Preference pairs are constructed between ⟨chosen, rejected⟩ reasoning paths using outcome, format, and process rewards. DPO is performed iteratively, with each cycle resampling outputs using the latest model weights, progressively reinforcing concise and effective reasoning patterns while stabilizing alignment with ground-truth evidence distributions.

Figure 3: TeaRAG two-stage model training: initial SFT on structured multi-hop reasoning, followed by multi-round IP-DPO guided with process-aware rewards.

Empirical Evaluation

Experiments were conducted across six QA benchmarks (NQ, PopQA, HotpotQA, 2WikiMultiHopQA, MuSiQue, Bamboogle), using Llama3-8B and Qwen2.5-14B as backbone models. Baselines encompassed standard RAG, agentic RAG approaches (IRCoT, R1-Searcher, Search-R1), and hybrid retrieval variants.

Key findings:

Token Reduction: TeaRAG achieves a 61% output token reduction with Llama3-8B and 59% reduction with Qwen2.5-14B compared to Search-R1 baselines, despite matching or exceeding accuracy.
Improved EM/F1: TeaRAG improves average Exact Match scores by 4% (Llama3-8B, statistically significant) and 2% (Qwen2.5-14B) over the best agentic RAG baselines.
Reasoning Steps: The number of reasoning steps per query is notably reduced; IP-DPO yields highly stable and concise chains immune to model scale sensitivity, contrasting with unstable baseline step distributions.
Figure 4: Token usage (a), reasoning step distributions (b), and F1 performance (c) across benchmarks demonstrate TeaRAG’s simultaneous gains in efficiency and accuracy.

Figure 5: Comparing TeaRAG with baselines, TeaRAG produces shorter, more efficient reasoning paths across model scales.

Figure 6: TeaRAG reduces overall output token usage and per-retrieval token count, confirming effectiveness of graph-based filtering.

Ablations and Analysis

Detailed ablations confirm:

Hybrid retrieval and PPR filtering are critical: Direct concatenation or single-mode retrieval yields suboptimal accuracy or excessive token bloat.
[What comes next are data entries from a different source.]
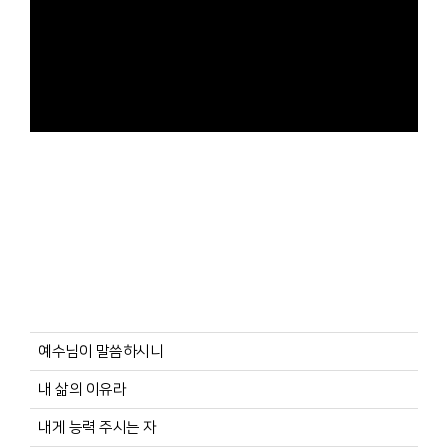
예수님이 말씀하시니
내 삶의 이유라
내게 능력 주시는 자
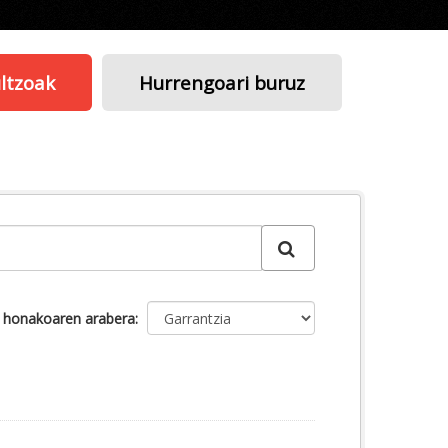
ltzoak
Hurrengoari buruz
u honakoaren arabera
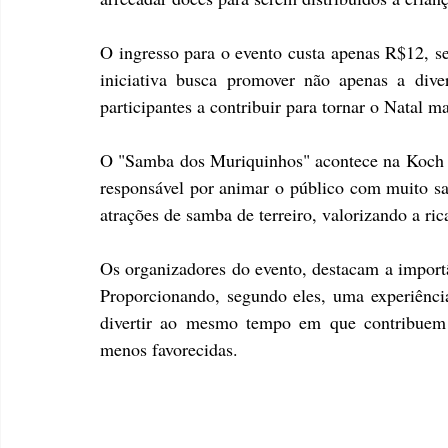
O ingresso para o evento custa apenas R$12, se
iniciativa busca promover não apenas a dive
participantes a contribuir para tornar o Natal m
O "Samba dos Muriquinhos" acontece na Koch Bi
responsável por animar o público com muito sa
atrações de samba de terreiro, valorizando a rica
Os organizadores do evento, destacam a importâ
Proporcionando, segundo eles, uma experiência
divertir ao mesmo tempo em que contribuem p
menos favorecidas.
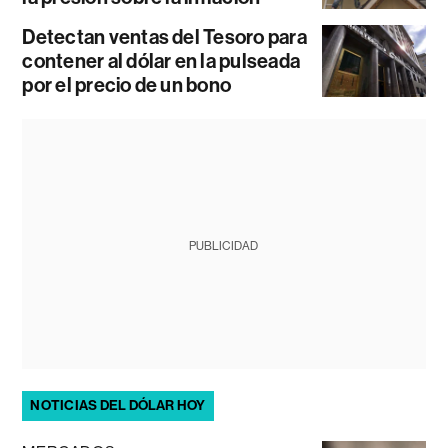
Detectan ventas del Tesoro para
contener al dólar en la pulseada
por el precio de un bono
PUBLICIDAD
NOTICIAS DEL DÓLAR HOY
PPR-based KAG filtering selectively amplifies high-confidence content, maintaining accuracy under input length constraints.
Process reward necessity: Training with outcome-only signals leads to unstable learning and collapse; process-aware supervision is essential for maintaining reasoning path structure and concise step generation.
IP-DPO convergence: Performance gains attenuate after several iterations as reasoning path quality plateaus, indicating stable alignment.
Scalability: TeaRAG is robust to changes in key hyperparameters (number of input contents per retrieval; $\alpha$ in PPR), without observable performance degradation.
Figure 7: TeaRAG accuracy steadily rises across IP-DPO iterations for Llama3-8B, converging after several rounds.
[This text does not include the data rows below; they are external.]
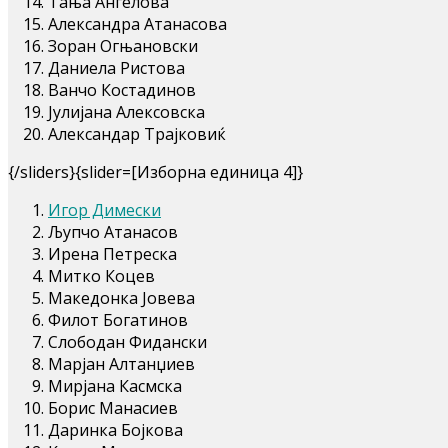
Тања Ангелова
Александра Атанасова
Зоран Огњановски
Даниела Ристова
Ванчо Костадинов
Јулијана Алексовска
Александар Трајковиќ
{/sliders}{slider=[Изборна единица 4]}
Игор Димески
Љупчо Атанасов
Ирена Петреска
Митко Коцев
Македонка Јовева
Филот Богатинов
Слободан Фидански
Марјан Алтанџиев
Мирјана Касмска
Борис Манасиев
Даринка Бојкова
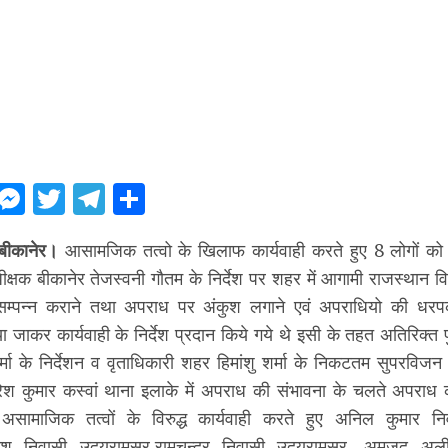
ebook
WhatsApp
Messenger
Twitter
Telegram
Share
बीकानेर।
आसामजिक तत्वो के खिलाफ कार्यवाही करते हुए 8 लोगों को 
क्षक बीकानेर तेजस्वनी गौतम के निर्देश पर शहर में आगामी राजस्थान 
्ण सम्पन्न कराने तथा अपराध पर अंकुश लगाने एवं अपराधियो की धरप
जाकर कार्यवाही के निर्देश प्रदान किये गये थे इसी के तहत अतिरिक्त
ा के निर्देशन व वृताधिकारी शहर हिमांशु शर्मा के निकटतम सुपरविजन 
ेश कुमार कस्वां थाना इलाके में अपराध की संभावना के चलते अपराध कर
सामाजिक तत्वों के विरुद्ध कार्यवाही करते हुए अनिल कुमार निव
ाश निवासी उदयरामसर,रामचन्द्र निवासी उदयरामसर, अमजद अली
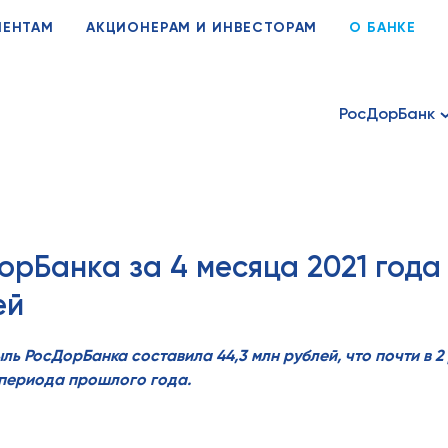
ИЕНТАМ
АКЦИОНЕРАМ И ИНВЕСТОРАМ
О БАНКЕ
РосДорБанк
рБанка за 4 месяца 2021 года
ей
ль РосДорБанка составила 44,3 млн рублей, что почти в 
 периода прошлого года.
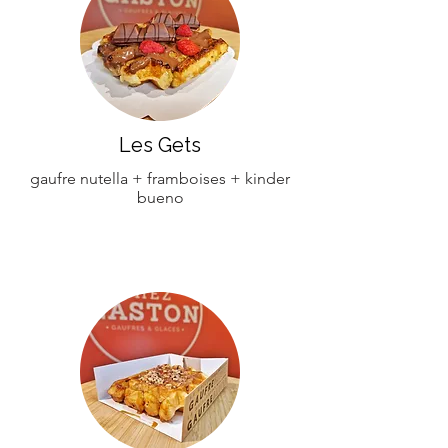
Les Gets
gaufre nutella + framboises + kinder
bueno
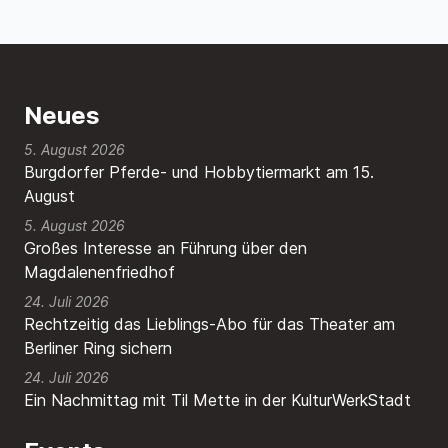
Neues
5. August 2026
Burgdorfer Pferde- und Hobbytiermarkt am 15.
August
5. August 2026
Großes Interesse an Führung über den
Magdalenenfriedhof
24. Juli 2026
Rechtzeitig das Lieblings-Abo für das Theater am
Berliner Ring sichern
24. Juli 2026
Ein Nachmittag mit Til Mette in der KulturWerkStadt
Engineering and Deployment Considerations

Computational Resources: TeaRAG’s training and inference runtimes are substantially lower than PPO-based RL baselines, with lower per-GPU memory profiles attributed to LoRA parameter-efficient finetuning and decoupled sample/train workflow.
Graph Scale: Scalable KAG construction over millions of Wikipedia-derived entities and triplets is validated; PPR can be performed efficiently within practical inference pipelines.
Domain Transferability: Out-of-domain generalization is strong, supporting cross-corpus and multi-hop QA transfer.
Reproducibility: Codebase is open-sourced for full pipeline replication.

Future Directions

Future work can focus on extending KAG construction to dynamically update knowledge graphs under streaming corpora, incorporating more granular process supervision (e.g., cross-step causal alignment), generalizing to retrieval with multi-modal evidence sources, and further coupling token efficiency with fine-grained latency profiling for real-world production deployment (e.g., cloud LLMs with strict cost constraints).

Conclusion

TeaRAG establishes a robust foundation for scalable, process-efficient agentic RAG. By integrating hybrid, graph-enhanced retrieval with process-aware preference modeling, TeaRAG achieves state-of-the-art results in QA accuracy and token efficiency, advancing both the theoretical understanding and practical deployment of retrieval-augmented LLM systems.